Later in his career, Medhi was elected as the Vice-Chancellor of Gauhati University. During his time as Vice-Chancellor, Medhi advocated for significant change in the Assamese education system, including promoting the teaching of science. His notable contribution includes leading the creation of the Gauhati University Institute of Science and Technology.

Aside from his academic profile, Medhi's scientific research focussed predominantly on bioinorganic chemistry and nanoparticles.

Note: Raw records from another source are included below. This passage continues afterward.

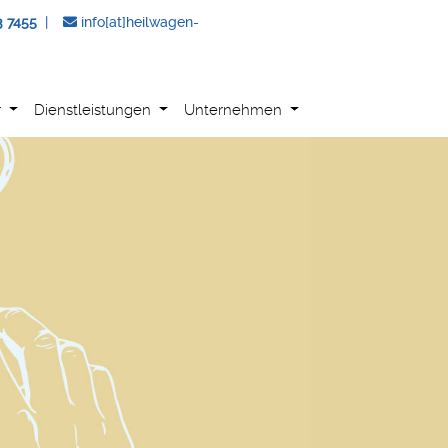
3 7455
|
info[at]heilwagen-
r
Dienstleistungen
Unternehmen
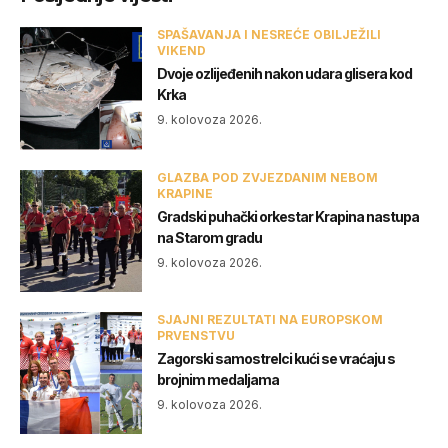
SPAŠAVANJA I NESREĆE OBILJEŽILI
VIKEND
Dvoje ozlijeđenih nakon udara glisera kod
Krka
9. kolovoza 2026.
GLAZBA POD ZVJEZDANIM NEBOM
KRAPINE
Gradski puhački orkestar Krapina nastupa
na Starom gradu
9. kolovoza 2026.
SJAJNI REZULTATI NA EUROPSKOM
PRVENSTVU
Zagorski samostrelci kući se vraćaju s
brojnim medaljama
9. kolovoza 2026.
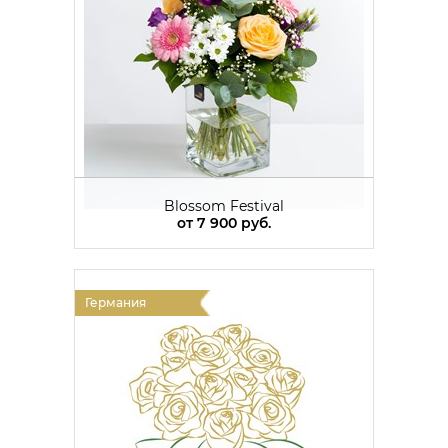
Blossom Festival
от
7 900 руб.
Германия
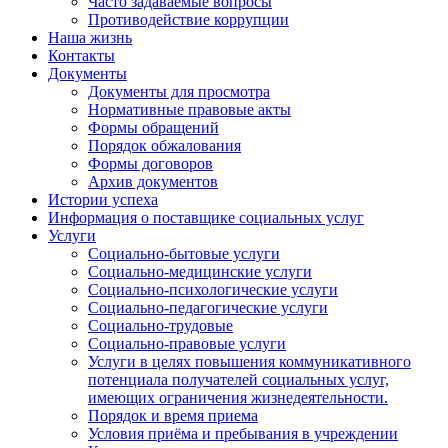
Часто задаваемые вопросы
Противодействие коррупции
Наша жизнь
Контакты
Документы
Документы для просмотра
Нормативные правовые акты
Формы обращений
Порядок обжалования
Формы договоров
Архив документов
Истории успеха
Информация о поставщике социальных услуг
Услуги
Социально-бытовые услуги
Социально-медицинские услуги
Социально-психологические услуги
Социально-педагогические услуги
Социально-трудовые
Социально-правовые услуги
Услуги в целях повышения коммуникативного
потенциала получателей социальных услуг,
имеющих ограничения жизнедеятельности.
Порядок и время приема
Условия приёма и пребывания в учреждении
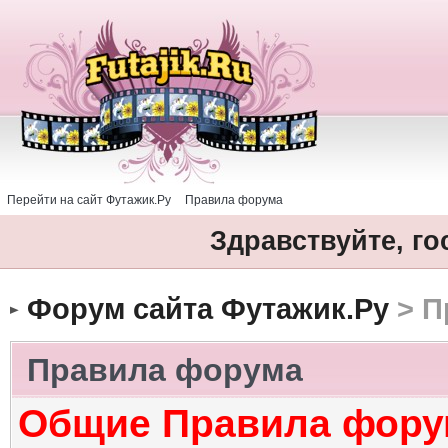
Перейти на сайт Футажик.Ру
Правила форума
Здравствуйте, го
Форум сайта Футажик.Ру
> П
Правила форума
Общие Правила фору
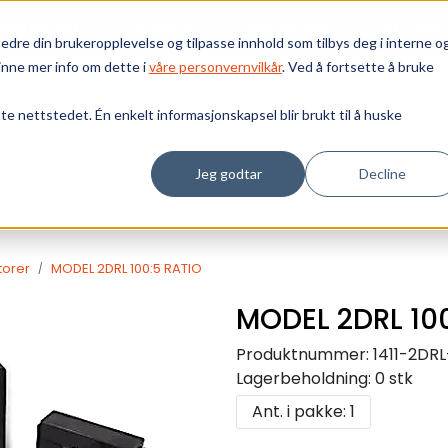
Bærekraft
Vi tilbyr
Ressurser
Om oss
edre din brukeropplevelse og tilpasse innhold som tilbys deg i interne o
inne mer info om dette i
våre personvernvilkår
. Ved å fortsette å bruke
tte nettstedet. Én enkelt informasjonskapsel blir brukt til å huske
Jeg godtar
Decline
torer
MODEL 2DRL 100:5 RATIO
MODEL 2DRL 10
Produktnummer:
1411-2DRL
Lagerbeholdning:
0 stk
Ant. i pakke: 1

He contributed to several academic papers and is a co-author of Inorganic Chemistry – Principles of Structure and Reactivity, a reference textbook for chemistry students. He was also an advisor to several doctoral students during his career.

==Personal life==

Medhi resided for most of his life in north-east India, mostly in Guwahati, the capital city of the state of Assam. He married Chitrani Medhi, also a chemistry professor, with whom he had two daughters.